Keizerin Elisabeth van Oostenrijk.
Voor eenige weken werd de heele wereld pijnlijk opgeschrikt door de tijding, dat de keizerin van Oostenrijk te Genève onder het moordwapen van een Italiaanschen anarchist was gevallen. Bij die pijnlijke gewaarwording voegde zich oprechte verontwaardiging over een zoo laffen aanslag, want in keizerin Elisabeth beschouwde men sinds lang niet meer de vorstin, omgeven door een schitterenden hofstoet, maar zag men enkel meer de treurende moeder, van het eene land naar het andere dwalend om balsem te zoeken voor haar schrijnend leed. De aanslag op Oostenrijks keizerin was meer nog een aanslag tegen de menschelijkheid dan een politieke misdaad, en daarom vooral was de deelneming zoo innig, de verontwaardiging zoo algemeen.
h.m. keizerin elisabeth van oostenrijk,
† 10 September 1898.
Wie had kunnen denken, dat de vroolijke, levenslustige Beiersche prinses, op nauwelijks zeventienjarigen leeftijd op een der machtigste tronen van Europa verheven, een zoo treurig uiteinde zou vinden, na te voren door de zwaarste slagen te zijn getroffen? Den 23en April 1854 hield zij haar zegevierenden intocht binnen Weenen, als op de handen gedragen door het Oostenrijksche volk, betooverd door haar jeugdige, aanvallige schoonheid, en den volgenden dag werd zij door kardinaal Rauscher in den echt verbonden met keizer Frans Jozef. Heel het trouwe Oostenrijksche volk jubelde, en een schitterende toekomst scheen zich voor de jonge keizerin te ontsluiten, aangebeden door haar ridderlijken gemaal, vereerd door al hare onderdanen.

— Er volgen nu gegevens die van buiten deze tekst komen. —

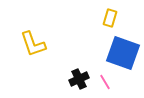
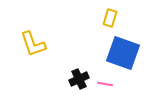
pink line: moved 2 px down; rotated 49 degrees counterclockwise
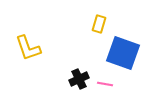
yellow rectangle: moved 11 px left, 6 px down
yellow L-shape: moved 5 px left, 4 px down
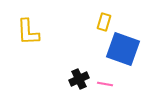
yellow rectangle: moved 5 px right, 2 px up
yellow L-shape: moved 16 px up; rotated 16 degrees clockwise
blue square: moved 4 px up
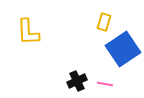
blue square: rotated 36 degrees clockwise
black cross: moved 2 px left, 2 px down
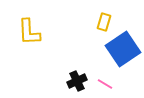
yellow L-shape: moved 1 px right
pink line: rotated 21 degrees clockwise
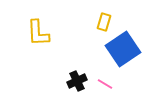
yellow L-shape: moved 9 px right, 1 px down
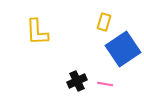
yellow L-shape: moved 1 px left, 1 px up
pink line: rotated 21 degrees counterclockwise
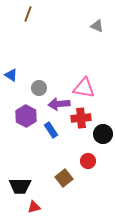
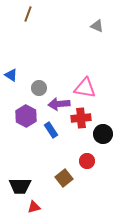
pink triangle: moved 1 px right
red circle: moved 1 px left
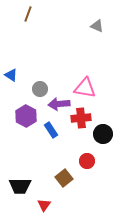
gray circle: moved 1 px right, 1 px down
red triangle: moved 10 px right, 2 px up; rotated 40 degrees counterclockwise
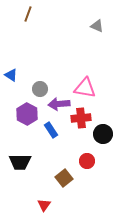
purple hexagon: moved 1 px right, 2 px up
black trapezoid: moved 24 px up
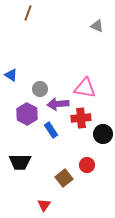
brown line: moved 1 px up
purple arrow: moved 1 px left
red circle: moved 4 px down
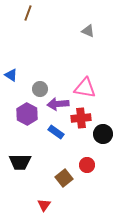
gray triangle: moved 9 px left, 5 px down
blue rectangle: moved 5 px right, 2 px down; rotated 21 degrees counterclockwise
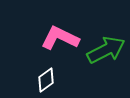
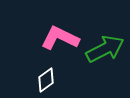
green arrow: moved 1 px left, 1 px up
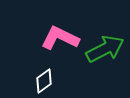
white diamond: moved 2 px left, 1 px down
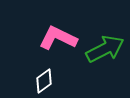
pink L-shape: moved 2 px left
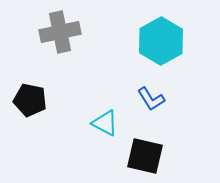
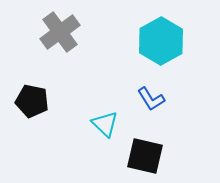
gray cross: rotated 24 degrees counterclockwise
black pentagon: moved 2 px right, 1 px down
cyan triangle: moved 1 px down; rotated 16 degrees clockwise
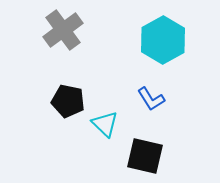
gray cross: moved 3 px right, 2 px up
cyan hexagon: moved 2 px right, 1 px up
black pentagon: moved 36 px right
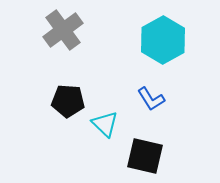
black pentagon: rotated 8 degrees counterclockwise
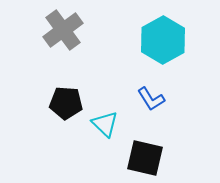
black pentagon: moved 2 px left, 2 px down
black square: moved 2 px down
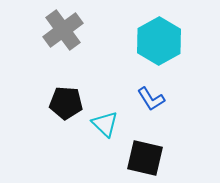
cyan hexagon: moved 4 px left, 1 px down
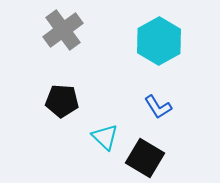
blue L-shape: moved 7 px right, 8 px down
black pentagon: moved 4 px left, 2 px up
cyan triangle: moved 13 px down
black square: rotated 18 degrees clockwise
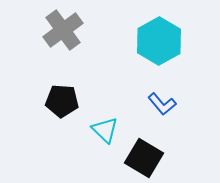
blue L-shape: moved 4 px right, 3 px up; rotated 8 degrees counterclockwise
cyan triangle: moved 7 px up
black square: moved 1 px left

Helaas! dat die schoone geluksdroom reeds zoo spoedig verstoord moest worden, eerst door staatkundige, daarna door familieslagen, die elkaar onverpoosd opvolgden. Deze laatste troffen het hardst. De eene zuster der keizerin was Marie Sophie, de ongelukkige onttroonde koningin van Napels, die na de heldhaftige verdediging van Gaëta als balling door Europa zwierf; de andere de hertogin van Alençon, die het vorig jaar op zoo tragische wijze omkwam bij den brand van den Weldadigheidsbazaar te Parijs.
Haar schoonbroeder Maximiliaan had, verlokt door den glans der kroon, zich laten bewegen, in de nieuwe wereld een keizerrijk te stichten, - een keizerrijk van één dag, dat te Queretaro onderging met de terechtstelling van den jongen en edelen vorst. Maar de zwaarste slag was de treurige dood van haar zoon Rudolf in het ontzettende drama van Mayerling, - een onopgelost raadsel.
Hiermee was de maat vol van hetgeen die arme moeder dragen kon. Haar uitgestrekt rijk werd haar te eng, zij vond geen genoegen meer aan het hof, en zelfs het Hongaarsche land, dat zij zoozeer had liefgehad, ontvluchtte zij. Enkel aan den oever der wijde, wijde zee kon zij meer leven, alleen met zich zelf, met hare smartelijke herinneringen. Maar rust kende en vond zij ook thans niet; van het eene strand zwierf zij naar het andere, altijd in diepen rouw gekleed, overal met deernis en eerbiedig medelijden begroet.
En deze vrouw, deze treurende moeder koos een ellendeling uit als het slachtoffer van zijn krankzinnigen haat; haar stiet hij het vlijmende staal in het hart, dat na weinige minuten een einde aan haar veelbewogen leven maakte.
Laten wij hopen, dat God zich over deze vorstelijke vrouw, die zoo ruim haar aandeel heeft gehad in de menschelijke ellende, ontfermd en haar opgenomen heeft in Zijn Hemel, waar zij thans de rust smaakt, die zij hier op aarde niet vinden kon. Moge God ook den edelen keizer Frans Jozef bijstaan, die met echt christelijke gelatenheid de nieuwe beproeving heeft aanvaard, welke de Voorzienigheid hem overzond, en waarvoor hij althans eenige verzachting heeft gevonden in de algemeene en hartelijke deelneming, hem door zijn trouw volk betoond.